このような状況の中、当社グループは、「潤創(じゅんそう)~社会と人生に潤いを創造する~」を経営理念である「IMURA PHILOSOPHY STRUCTURE」の起点に掲げ、「変革とイノベーション(革新)の更なる加速により強固な事業基盤を構築し、持続的成長軌道の確立と企業価値の一層の向上を図る。」を基本方針とする中期経営計画「IMURA VISION 2030 StageⅡ」(2024年度から2026年度)のもと、ビジネス拡大に努めてまいりました。
当社グループといたしましては、通販市場の成長をビジネスチャンスと捉え、中核事業であるパッケージソリューション事業において、包材・商品パッケージ分野に向けた商材の投入を積極的に推進するなど、新たな領域の取込みにも着手し、事業基盤の強化を図っております。さらに、パッケージソリューション事業とメーリング&デジタルソリューション事業の機能強化を目的とした新工場を建設するなど、生産体制の効率化・高度化に取り組んでおります。
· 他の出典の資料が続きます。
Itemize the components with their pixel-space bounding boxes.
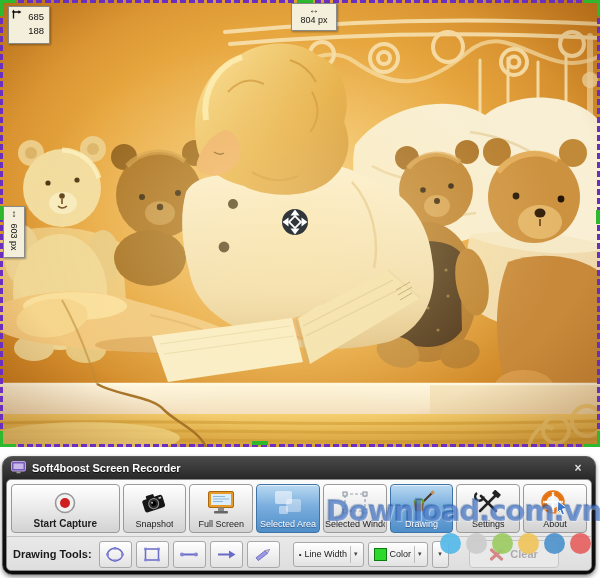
pencil-tool-button[interactable] — [247, 541, 280, 568]
ellipse-tool-button[interactable] — [99, 541, 132, 568]
color-extra-dropdown[interactable]: ▾ — [432, 541, 449, 568]
record-icon — [52, 489, 78, 517]
monitor-icon — [206, 489, 236, 517]
drawing-button[interactable]: Drawing — [390, 484, 454, 533]
drawing-tools-bar: Drawing Tools: — [7, 537, 591, 571]
clear-label: Clear — [510, 548, 538, 560]
about-label: About — [543, 519, 567, 529]
height-value: 603 px — [9, 223, 19, 250]
selected-window-label: Selected Window — [325, 519, 385, 529]
window-title: Soft4boost Screen Recorder — [32, 462, 564, 474]
window-content: Start Capture Snapsho — [6, 479, 592, 571]
chevron-down-icon: ▾ — [438, 550, 442, 558]
palette-icon — [407, 489, 437, 517]
selection-handle-bottom-left[interactable] — [0, 431, 16, 447]
close-icon[interactable]: × — [570, 461, 586, 475]
selection-area-icon — [273, 489, 303, 517]
app-icon — [11, 461, 26, 474]
full-screen-button[interactable]: Full Screen — [189, 484, 253, 533]
clear-x-icon — [489, 548, 504, 561]
chevron-down-icon: ▾ — [350, 546, 361, 563]
line-icon — [178, 546, 200, 563]
selection-x-value: 685 — [28, 11, 44, 23]
corner-arrows-icon — [11, 9, 22, 20]
capture-region: 685 188 ↔ 804 px ↕ 603 px — [0, 0, 600, 447]
tools-icon — [473, 489, 503, 517]
pencil-icon — [252, 546, 274, 563]
selection-height-label: ↕ 603 px — [3, 206, 25, 258]
arrow-icon — [215, 546, 237, 563]
drawing-tools-label: Drawing Tools: — [13, 548, 92, 560]
move-cursor-icon[interactable] — [280, 207, 310, 237]
camera-icon — [139, 489, 169, 517]
line-width-bullet: • — [299, 550, 302, 559]
color-swatch — [374, 548, 387, 561]
selection-handle-right[interactable] — [596, 210, 600, 224]
lifebuoy-icon — [540, 489, 570, 517]
drawing-label: Drawing — [405, 519, 438, 529]
about-button[interactable]: About — [523, 484, 587, 533]
horizontal-arrow-icon: ↔ — [292, 5, 336, 15]
selection-handle-bottom-right[interactable] — [584, 431, 600, 447]
capture-toolbar: Start Capture Snapsho — [7, 480, 591, 537]
snapshot-label: Snapshot — [135, 519, 173, 529]
selected-window-button[interactable]: Selected Window — [323, 484, 387, 533]
selection-coords-tooltip: 685 188 — [8, 6, 50, 44]
line-width-label: Line Width — [304, 549, 347, 559]
recorder-window: Soft4boost Screen Recorder × Start Captu… — [2, 456, 596, 575]
clear-button[interactable]: Clear — [469, 540, 559, 568]
selected-area-label: Selected Area — [260, 519, 316, 529]
settings-button[interactable]: Settings — [456, 484, 520, 533]
line-width-dropdown[interactable]: • Line Width ▾ — [293, 542, 364, 567]
selection-y-value: 188 — [28, 25, 44, 37]
chevron-down-icon: ▾ — [414, 546, 425, 563]
full-screen-label: Full Screen — [198, 519, 244, 529]
arrow-tool-button[interactable] — [210, 541, 243, 568]
line-tool-button[interactable] — [173, 541, 206, 568]
settings-label: Settings — [472, 519, 505, 529]
snapshot-button[interactable]: Snapshot — [123, 484, 187, 533]
rectangle-tool-button[interactable] — [136, 541, 169, 568]
color-dropdown[interactable]: Color ▾ — [368, 542, 428, 567]
color-label: Color — [390, 549, 412, 559]
window-frame-icon — [340, 489, 370, 517]
titlebar[interactable]: Soft4boost Screen Recorder × — [3, 457, 595, 478]
vertical-arrow-icon: ↕ — [12, 209, 17, 219]
selection-handle-bottom[interactable] — [252, 441, 268, 445]
rectangle-icon — [141, 546, 163, 563]
ellipse-icon — [104, 546, 126, 563]
start-capture-label: Start Capture — [34, 518, 97, 529]
width-value: 804 px — [300, 15, 327, 25]
selected-area-button[interactable]: Selected Area — [256, 484, 320, 533]
selection-width-label: ↔ 804 px — [291, 3, 337, 31]
start-capture-button[interactable]: Start Capture — [11, 484, 120, 533]
selection-handle-top-right[interactable] — [584, 0, 600, 16]
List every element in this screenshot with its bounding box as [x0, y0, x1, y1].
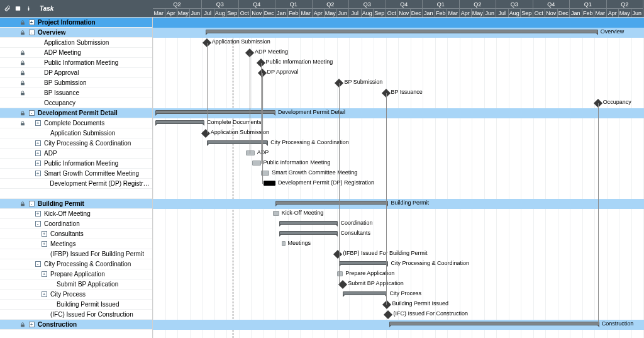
expand-icon[interactable]: +	[35, 140, 41, 146]
task-row-dp-reg[interactable]: Development Permit (DP) Registration	[0, 179, 152, 189]
attachment-icon[interactable]	[4, 5, 11, 12]
expand-icon[interactable]: +	[35, 161, 41, 166]
gantt-bar[interactable]	[275, 201, 388, 205]
expand-icon[interactable]: +	[35, 171, 41, 176]
gantt-row-construction: Construction	[153, 320, 644, 330]
gantt-bar[interactable]	[155, 110, 275, 114]
gantt-bar[interactable]	[155, 120, 204, 124]
dependency-line	[261, 63, 262, 164]
milestone-icon[interactable]	[384, 310, 392, 319]
task-row-city-process[interactable]: +City Process	[0, 290, 152, 300]
gantt-row-sgc: Smart Growth Committee Meeting	[153, 169, 644, 179]
task-row-prep-app[interactable]: +Prepare Application	[0, 269, 152, 279]
gantt-bar[interactable]	[339, 261, 388, 265]
gantt-row-ifc: (IFC) Issued For Construction	[153, 310, 644, 320]
task-row-app-sub[interactable]: Application Submission	[0, 38, 152, 48]
task-row-adp[interactable]: +ADP	[0, 149, 152, 159]
milestone-icon[interactable]	[333, 250, 342, 259]
milestone-label: ADP Meeting	[255, 48, 288, 55]
month-header: Jan	[275, 9, 288, 18]
gantt-bar[interactable]	[282, 241, 286, 246]
gantt-bar[interactable]	[206, 30, 598, 33]
task-label: Overview	[35, 29, 65, 36]
task-label: Complete Documents	[42, 120, 104, 127]
milestone-label: Occupancy	[603, 99, 631, 105]
milestone-icon[interactable]	[382, 300, 391, 309]
quarter-header: Q2	[460, 0, 497, 9]
task-row-pub-info2[interactable]: +Public Information Meeting	[0, 159, 152, 169]
gantt-bar[interactable]	[264, 181, 276, 186]
task-row-dev-permit[interactable]: -Development Permit Detail	[0, 108, 152, 118]
collapse-icon[interactable]: -	[29, 201, 35, 206]
lock-icon	[19, 322, 26, 328]
quarter-header: Q1	[423, 0, 460, 9]
expand-icon[interactable]: +	[42, 271, 47, 277]
task-row-dp-appr[interactable]: DP Approval	[0, 68, 152, 78]
lock-icon	[19, 110, 26, 116]
expand-icon[interactable]: +	[35, 211, 41, 217]
lock-icon	[19, 20, 26, 26]
task-label: DP Approval	[42, 69, 79, 76]
expand-icon[interactable]: +	[35, 120, 41, 126]
gantt-row-submit-bp: Submit BP Application	[153, 279, 644, 290]
expand-icon[interactable]: +	[42, 241, 47, 247]
task-row-pub-info[interactable]: Public Information Meeting	[0, 58, 152, 68]
task-row-dp-app-sub[interactable]: Application Submission	[0, 128, 152, 138]
task-row-ifc[interactable]: (IFC) Issued For Construction	[0, 310, 152, 320]
quarter-header: Q2	[313, 0, 350, 9]
gantt-row-bp-iss: BP Issuance	[153, 88, 644, 98]
task-row-construction[interactable]: +Construction	[0, 320, 152, 330]
expand-icon[interactable]: +	[35, 150, 41, 156]
task-row-city-proc[interactable]: +City Processing & Coordination	[0, 138, 152, 149]
task-row-kickoff[interactable]: +Kick-Off Meeting	[0, 209, 152, 219]
milestone-icon[interactable]	[201, 129, 210, 138]
task-row-occ[interactable]: Occupancy	[0, 98, 152, 108]
gantt-bar[interactable]	[207, 140, 269, 144]
svg-rect-3	[21, 32, 25, 35]
task-row-bp-sub[interactable]: BP Submission	[0, 78, 152, 88]
quarter-header: Q4	[239, 0, 276, 9]
task-column-header[interactable]: Task	[40, 5, 53, 12]
task-row-coord[interactable]: -Coordination	[0, 219, 152, 229]
task-row-proj-info[interactable]: +Project Information	[0, 18, 152, 28]
task-row-bp-issued[interactable]: Building Permit Issued	[0, 300, 152, 310]
gantt-bar[interactable]	[252, 161, 261, 166]
gantt-bar[interactable]	[279, 231, 338, 235]
collapse-icon[interactable]: -	[35, 261, 41, 267]
gantt-bar[interactable]	[389, 322, 599, 325]
collapse-icon[interactable]: -	[29, 30, 35, 35]
task-row-city-proc2[interactable]: -City Processing & Coordination	[0, 259, 152, 269]
task-row-adp-mtg[interactable]: ADP Meeting	[0, 48, 152, 58]
task-row-bp-iss[interactable]: BP Issuance	[0, 88, 152, 98]
dependency-line	[250, 53, 250, 154]
expand-icon[interactable]: +	[42, 231, 47, 237]
task-row-ifbp[interactable]: (IFBP) Issued For Building Permit	[0, 249, 152, 259]
month-header: Oct	[533, 9, 546, 18]
collapse-icon[interactable]: -	[29, 110, 35, 116]
month-header: May	[177, 9, 190, 18]
collapse-icon[interactable]: -	[35, 221, 41, 227]
task-row-sgc[interactable]: +Smart Growth Committee Meeting	[0, 169, 152, 179]
gantt-bar[interactable]	[273, 211, 279, 216]
milestone-label: BP Issuance	[391, 89, 423, 95]
expand-icon[interactable]: +	[29, 322, 35, 327]
note-icon[interactable]	[14, 5, 21, 12]
gantt-bar[interactable]	[343, 291, 387, 295]
month-header: Jun	[190, 9, 203, 18]
gantt-bar[interactable]	[279, 221, 338, 225]
gantt-pane[interactable]: OverviewApplication SubmissionADP Meetin…	[153, 18, 644, 338]
task-list-pane[interactable]: +Project Information-OverviewApplication…	[0, 18, 153, 338]
quarter-header: Q2	[153, 0, 202, 9]
task-row-consult[interactable]: +Consultants	[0, 229, 152, 239]
task-row-overview[interactable]: -Overview	[0, 28, 152, 38]
gantt-row-bp-issued: Building Permit Issued	[153, 300, 644, 310]
info-icon[interactable]	[25, 5, 32, 12]
task-label: City Processing & Coordination	[42, 140, 131, 147]
expand-icon[interactable]: +	[42, 291, 47, 297]
task-row-comp-docs[interactable]: +Complete Documents	[0, 118, 152, 128]
expand-icon[interactable]: +	[29, 20, 35, 25]
task-row-spacer1[interactable]	[0, 189, 152, 199]
task-row-meetings[interactable]: +Meetings	[0, 239, 152, 249]
task-row-bld-permit[interactable]: -Building Permit	[0, 199, 152, 209]
task-row-submit-bp[interactable]: Submit BP Application	[0, 279, 152, 290]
成長が見込まれる包装分野における新たな需要の創出及び獲得に向け、体制整備を進めております。
この結果、需要の減少は続くものの、国勢調査や選挙関連等の官公庁需要を着実に取り込み、当連結会計年度の売上高は218億31百万円(前年同期比4.4%増)となりました。損益面につきましては、原価率の上昇により売上総利益率が低下したことを主因に、営業利益は11億37百万円(前年同期比13.0%減)、経常利益は11億84百万円(前年同期比11.8%減)となりました。親会社株主に帰属する当期純利益につきましては、退職給付制度改定益の計上もあり、9億54百万円(前年同期比23.7%増)となりました。
セグメント別の経営成績は、次のとおりであります。
(パッケージソリューション事業)
社会のデジタル化の進展などの構造的な要因による事務用封筒の減少や、郵便料金の改定によるダイレクトメール用封筒の需要が減少するものの、国勢調査等大型の官公庁需要の取込みもあり、売上高は150億99百万円(前年同期比0.6%増)となりました。損益面では、原価率の上昇により売上総利益率が低下したことを主因に、営業利益は10億4百万円(前年同期比15.8%減)となりました。
(メーリング&デジタルソリューション事業)
官公庁需要の増加に加え、新規案件の獲得により、売上高は45億49百万円(前年同期比12.8%増)となりました。損益面では、内製化推進による外注加工賃の抑制が奏功し、営業利益は2億81百万円(前年同期比82.7%増)となりました。
(その他)
封入機の製造販売を手掛ける子会社が株式譲渡により連結対象外となる一方で、前連結会計年度に取得した海外子会社の売上が通期で計上されたことにより、売上高は21億82百万円(前年同期比17.3%増)となりました。損益面では、海外子会社において、収益構造の改善を図るべく事業基盤の再構築を進めており、その効果は徐々に現れておりますが、営業損失は1億79百万円(前連結会計年度は26百万円の営業損失)となりました。
② 財政状態の状況
当連結会計年度末の総資産は、前連結会計年度末に比べ48億4百万円増加して281億55百万円となりました。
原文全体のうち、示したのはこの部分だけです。